Data shown:

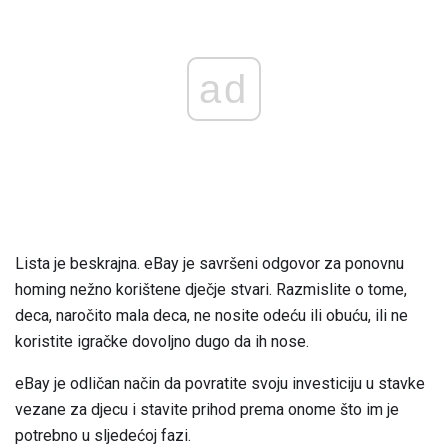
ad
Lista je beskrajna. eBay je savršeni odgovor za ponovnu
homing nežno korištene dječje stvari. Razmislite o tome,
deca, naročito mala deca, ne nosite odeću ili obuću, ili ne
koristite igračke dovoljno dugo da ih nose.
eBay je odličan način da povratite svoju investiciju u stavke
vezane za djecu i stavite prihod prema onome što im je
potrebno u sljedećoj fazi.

==

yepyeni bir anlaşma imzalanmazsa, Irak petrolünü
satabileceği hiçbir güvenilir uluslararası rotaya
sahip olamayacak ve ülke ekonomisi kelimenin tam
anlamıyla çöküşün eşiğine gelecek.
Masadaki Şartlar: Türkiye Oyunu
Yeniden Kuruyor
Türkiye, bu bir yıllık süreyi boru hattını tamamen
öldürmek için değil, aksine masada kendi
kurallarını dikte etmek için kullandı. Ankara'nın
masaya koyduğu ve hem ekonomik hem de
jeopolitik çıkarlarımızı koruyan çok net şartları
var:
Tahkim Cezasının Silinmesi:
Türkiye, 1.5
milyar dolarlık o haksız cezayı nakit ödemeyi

--

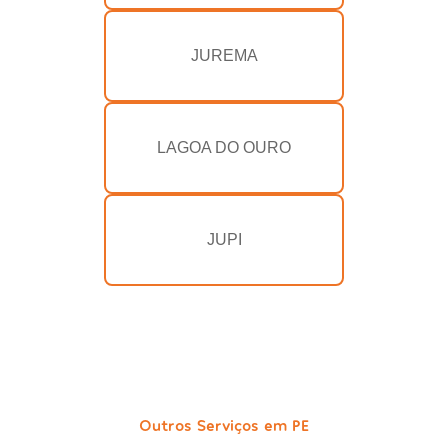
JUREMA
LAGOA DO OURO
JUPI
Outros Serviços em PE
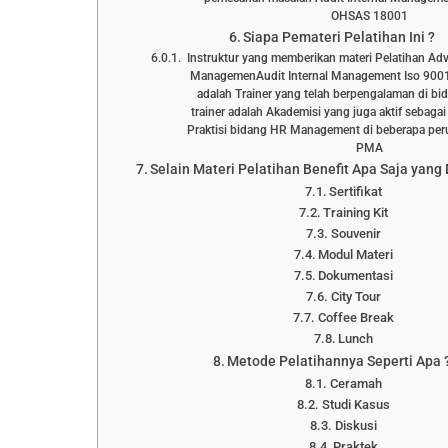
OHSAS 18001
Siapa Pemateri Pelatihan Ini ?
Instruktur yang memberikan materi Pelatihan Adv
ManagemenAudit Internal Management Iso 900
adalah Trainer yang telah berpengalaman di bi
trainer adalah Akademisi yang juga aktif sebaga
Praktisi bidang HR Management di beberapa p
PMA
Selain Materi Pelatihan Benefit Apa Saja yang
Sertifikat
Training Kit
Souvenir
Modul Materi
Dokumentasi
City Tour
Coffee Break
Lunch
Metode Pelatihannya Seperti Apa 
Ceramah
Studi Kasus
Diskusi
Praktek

Problem description:
Please tally the lines of the entries that contain the string "eBay" and reply with the count alone.

Finished task:
2